Seit 2007 bietet der Routinier seine Erfahrung freiberuflich an: Analysen und Kolumnen, TV-Kommentare, Vorträge, Moderationen und Kommunikationsberatung. Nach seinem Hörbuch „Verstehen Sie Börse!“ (Finanzbuch Verlag, 2008) erschien im Frühjahr 2012 als Kutzers Manifest im Börsenbuchverlag „Vom Raubtierkapitalismus zur Planwirtschaft?“ Zu seinem umfangreichen Web-Auftritt gehört seit einiger Zeit „Kutzers Marktplatz“ mit Beiträgen über die unterschiedlichsten Anlagemöglichkeiten. Außerdem ist im Frühjahr 2013 der neue Internet-Kanal KUTZER-TV auf Sendung gegangen.
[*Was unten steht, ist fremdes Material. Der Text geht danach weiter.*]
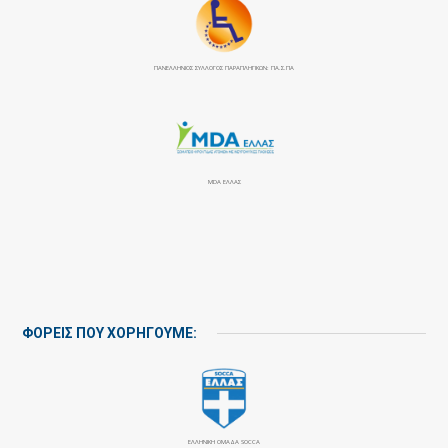
ΠΑΝΕΛΛΉΝΙΟΣ ΣΎΛΛΟΓΟΣ ΠΑΡΑΠΛΗΓΙΚΏΝ: ΠΑ.Σ.ΠΑ
MDA ΕΛΛΑΣ
ΦΟΡΕΙΣ ΠΟΥ ΧΟΡΗΓΟΥΜΕ:
ΕΛΛΗΝΙΚΗ ΟΜΑΔΑ SOCCA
Der Journalist und Publizist engagiert sich seit Jahrzehnten für die privaten Anleger und in diesem Zusammenhang für die Weiterentwicklung der Aktienkultur. Er betrachtet es als seine vorrangige Aufgabe, die Vermittlung von Wissen über die Zusammenhänge des Sparens und Anlegens zu unterstützen. Dabei ist der „Marktmensch“ ein bekennender Marktwirtschaftler, der mit großer Skepsis die zunehmende Regulierung der Märkte durch die Politik auf nationaler und europäischer Ebene betrachtet.